A charitable trust is one of the simplest non-profits to set up. The grantor, or trust creator, draws up a declaration of trust, appoints a trustee or trustees and places assets in the trust to fund the charity. It's easier to create a trust than a non-profit corporation, but a trust offers less protection against liability. It's possible to write a declaration that allows the trustees to incorporate the trust.
Draft the Declaration
One of the differences between a trust and a corporation is that trustees have less flexibility than corporate directors. Trustees have to honor the instructions in the declaration. If the grantor wants the trustees to have the incorporation option, the declaration should give the trustees that authority.
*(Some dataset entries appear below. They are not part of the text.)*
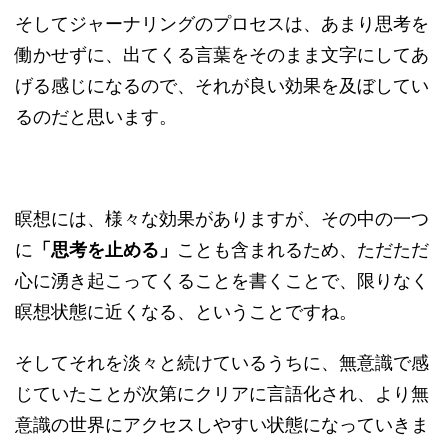
そしてジャーナリングのプロセスは、あまり思考を
働かせずに、出てくる言葉をそのまま文字にしてあ
げる感じになるので、それが良い効果を及ぼしてい
るのだと思います。
瞑想には、様々な効果がありますが、その中の一つ
に
「思考を止める」
ことも含まれるため、ただただ
心に湧き起こってくることを書くことで、限りなく
瞑想状態に近くなる、ということですね。
そしてそれを淡々と続けているうちに、無意識で感
じていたことが次第にクリアに言語化され、より無
意識の世界にアクセスしやすい状態になっていきま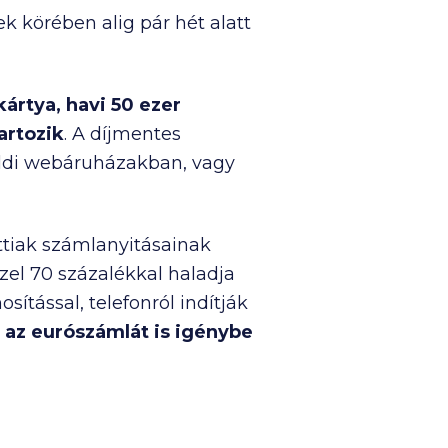
ek körében alig pár hét alatt
kártya, havi
50 ezer
artozik
. A díjmentes
öldi webáruházakban, vagy
attiak számlanyitásainak
el 70 százalékkal haladja
osítással, telefonról indítják
 az eurószámlát is igénybe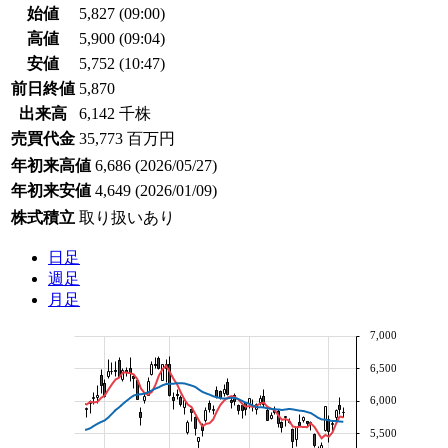
始値
5,827
(09:00)
高値
5,900
(09:04)
安値
5,752
(10:47)
前日終値
5,870
出来高
6,142 千株
売買代金
35,773 百万円
年初来高値
6,686
(2026/05/27)
年初来安値
4,649
(2026/01/09)
株式積立
取り扱いあり
日足
週足
月足
7,000
6,500
6,000
5,500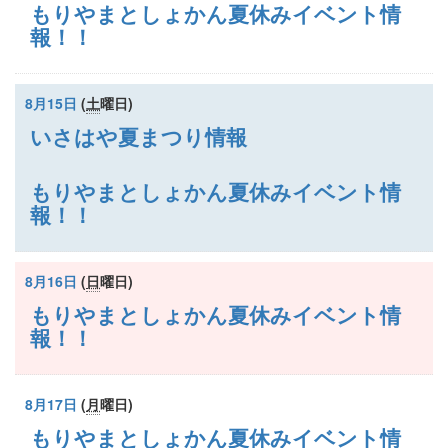
もりやまとしょかん夏休みイベント情
報！！
8月15日
(
土
曜日
)
いさはや夏まつり情報
もりやまとしょかん夏休みイベント情
報！！
8月16日
(
日
曜日
)
もりやまとしょかん夏休みイベント情
報！！
8月17日
(
月
曜日
)
もりやまとしょかん夏休みイベント情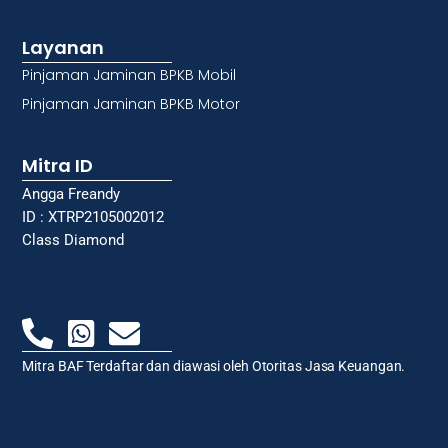
Layanan
Pinjaman Jaminan BPKB Mobil
Pinjaman Jaminan BPKB Motor
Mitra ID
Angga Freandy
ID : XTRP2105002012
Class Diamond
Mitra BAF Terdaftar dan diawasi oleh Otoritas Jasa Keuangan.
The IRS offers a sample clause on its website in which the grantor "authorizes and empowers the trustees to form and organize a nonprofit corporation limited to the uses and purposes provided for in this Declaration of Trust." For those who want to incorporate a trust, this type of clause would do the trick, the IRS says.
Switching to Corporate
The trustees must file to incorporate according to the laws of their state. That includes choosing a name for the new non-profit company, drawing up articles of incorporation and submitting them to the state, and paying any incorporation fees. The trustees typically become the initial board of corporate directors. They can then transfer the assets from the trust to the new corporation, or the corporation can administer the trust, depending on state law.